━━━ Source information ━━━
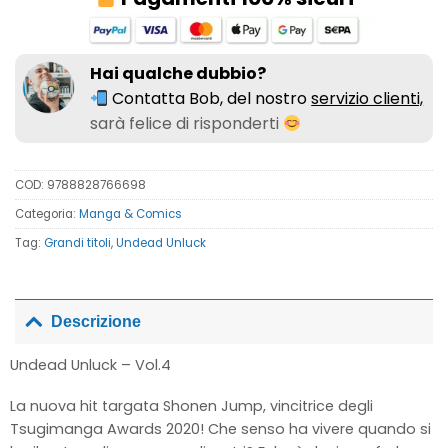
Hai qualche dubbio?
Contatta Bob, del nostro
servizio clienti,
sarà felice di risponderti
COD:
9788828766698
Categoria:
Manga & Comics
Tag:
Grandi titoli
,
Undead Unluck
Descrizione
Undead Unluck – Vol.4
La nuova hit targata Shonen Jump, vincitrice degli
Tsugimanga Awards 2020! Che senso ha vivere quando si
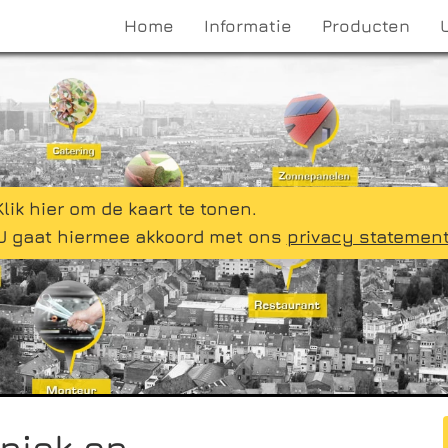
Home
Informatie
Producten
Klik hier om de kaart te tonen.
U gaat hiermee akkoord met ons
privacy statemen
niek en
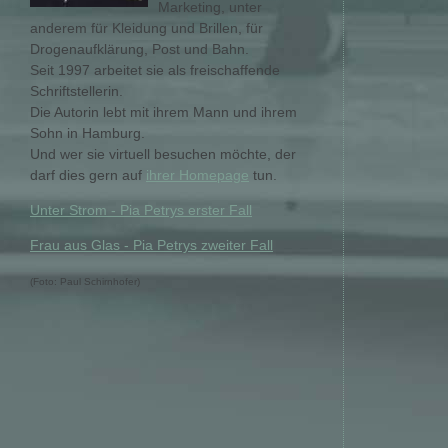
Marketing, unter
anderem für Kleidung und Brillen, für
Drogenaufklärung, Post und Bahn.
Seit 1997 arbeitet sie als freischaffende
Schriftstellerin.
Die Autorin lebt mit ihrem Mann und ihrem
Sohn in Hamburg.
Und wer sie virtuell besuchen möchte, der
darf dies gern auf
ihrer Homepage
tun.
Unter Strom - Pia Petrys erster Fall
Frau aus Glas - Pia Petrys zweiter Fall
(Foto: Paul Schirnhofer)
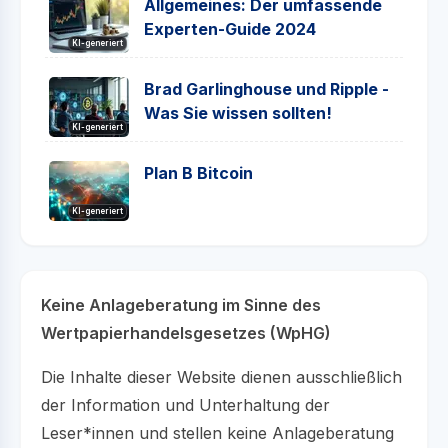
Allgemeines: Der umfassende
Experten-Guide 2024
KI-generiert
Brad Garlinghouse und Ripple -
Was Sie wissen sollten!
KI-generiert
Plan B Bitcoin
KI-generiert
Keine Anlageberatung im Sinne des
Wertpapierhandelsgesetzes (WpHG)
Die Inhalte dieser Website dienen ausschließlich
der Information und Unterhaltung der
Leser*innen und stellen keine Anlageberatung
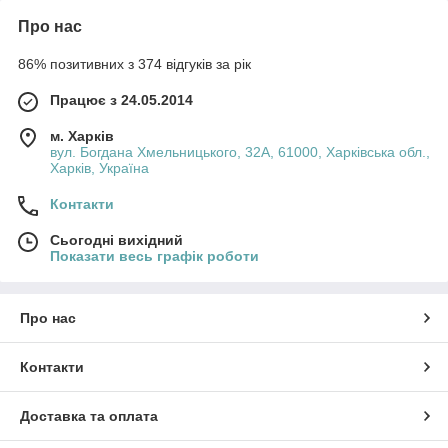
Про нас
86% позитивних з 374 відгуків за рік
Працює з 24.05.2014
м. Харків
вул. Богдана Хмельницького, 32А, 61000, Харківська обл.,
Харків, Україна
Контакти
Сьогодні вихідний
Показати весь графік роботи
Про нас
Контакти
Доставка та оплата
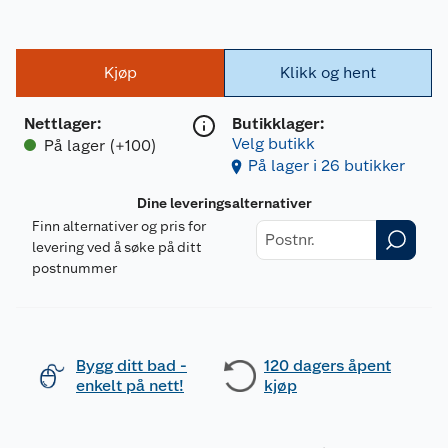
Kjøp
Klikk og hent
Nettlager
:
Butikklager:
Velg butikk
På lager (+100)
På lager i 26 butikker
Dine leveringsalternativer
Finn alternativer og pris for
levering ved å søke på ditt
postnummer
Bygg ditt bad -
120 dagers åpent
enkelt på nett!
kjøp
━━━
*Directions for this task:* In the records above, find the line containing "(Foto: Paul Schirnhofer)" and output every line from the first through that one, exactly, omitting pictures.

*Exercise output:*
Hai qualche dubbio?
Contatta Bob, del nostro
servizio clienti,
sarà felice di risponderti
COD:
9788828766698
Categoria:
Manga & Comics
Tag:
Grandi titoli
,
Undead Unluck
Descrizione
Undead Unluck – Vol.4
La nuova hit targata Shonen Jump, vincitrice degli
Tsugimanga Awards 2020! Che senso ha vivere quando si
Home
Informatie
Producten
Klik hier om de kaart te tonen.
U gaat hiermee akkoord met ons
privacy statemen
niek en
Marketing, unter
anderem für Kleidung und Brillen, für
Drogenaufklärung, Post und Bahn.
Seit 1997 arbeitet sie als freischaffende
Schriftstellerin.
Die Autorin lebt mit ihrem Mann und ihrem
Sohn in Hamburg.
Und wer sie virtuell besuchen möchte, der
darf dies gern auf
ihrer Homepage
tun.
Unter Strom - Pia Petrys erster Fall
Frau aus Glas - Pia Petrys zweiter Fall
(Foto: Paul Schirnhofer)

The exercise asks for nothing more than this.